Records for the exercise:

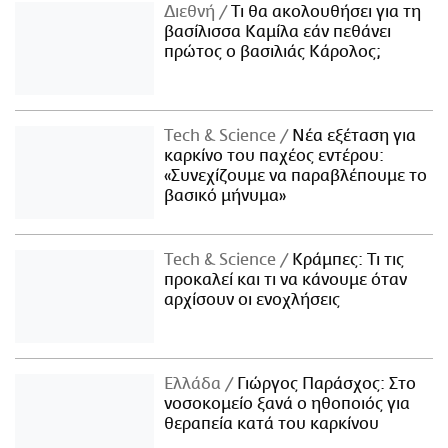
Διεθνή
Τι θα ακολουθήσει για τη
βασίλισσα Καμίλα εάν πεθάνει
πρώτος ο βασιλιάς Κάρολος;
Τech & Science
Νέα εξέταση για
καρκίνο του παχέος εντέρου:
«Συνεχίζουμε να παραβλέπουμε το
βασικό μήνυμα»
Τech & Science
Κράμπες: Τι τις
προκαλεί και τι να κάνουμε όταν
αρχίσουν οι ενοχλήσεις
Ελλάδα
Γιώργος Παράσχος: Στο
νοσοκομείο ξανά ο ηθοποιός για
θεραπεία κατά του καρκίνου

* * *

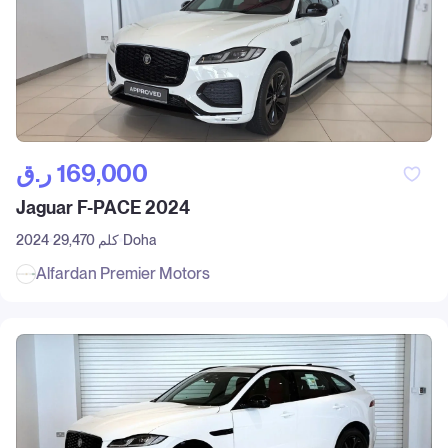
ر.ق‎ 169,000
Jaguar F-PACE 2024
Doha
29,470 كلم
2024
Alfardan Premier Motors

---

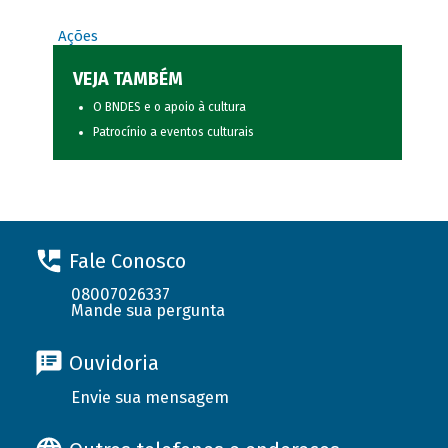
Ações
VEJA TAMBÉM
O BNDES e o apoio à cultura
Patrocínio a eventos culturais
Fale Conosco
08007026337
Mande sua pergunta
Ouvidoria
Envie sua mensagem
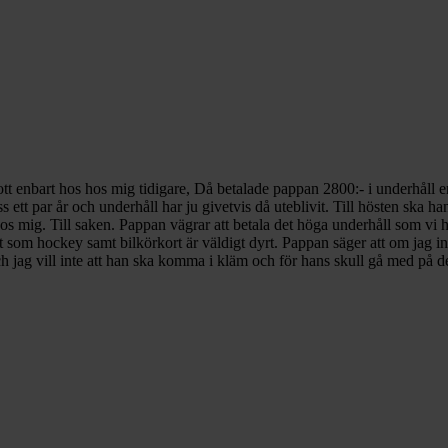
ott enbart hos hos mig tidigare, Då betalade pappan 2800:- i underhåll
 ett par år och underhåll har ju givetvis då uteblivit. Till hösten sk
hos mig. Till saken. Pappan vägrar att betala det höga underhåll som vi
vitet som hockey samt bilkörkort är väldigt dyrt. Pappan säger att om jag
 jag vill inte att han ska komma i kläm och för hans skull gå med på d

Task:
Every line of the material above that includes the string "underhåll" is required.

Task solution:
ott enbart hos hos mig tidigare, Då betalade pappan 2800:- i underhåll
 ett par år och underhåll har ju givetvis då uteblivit. Till hösten sk
hos mig. Till saken. Pappan vägrar att betala det höga underhåll som vi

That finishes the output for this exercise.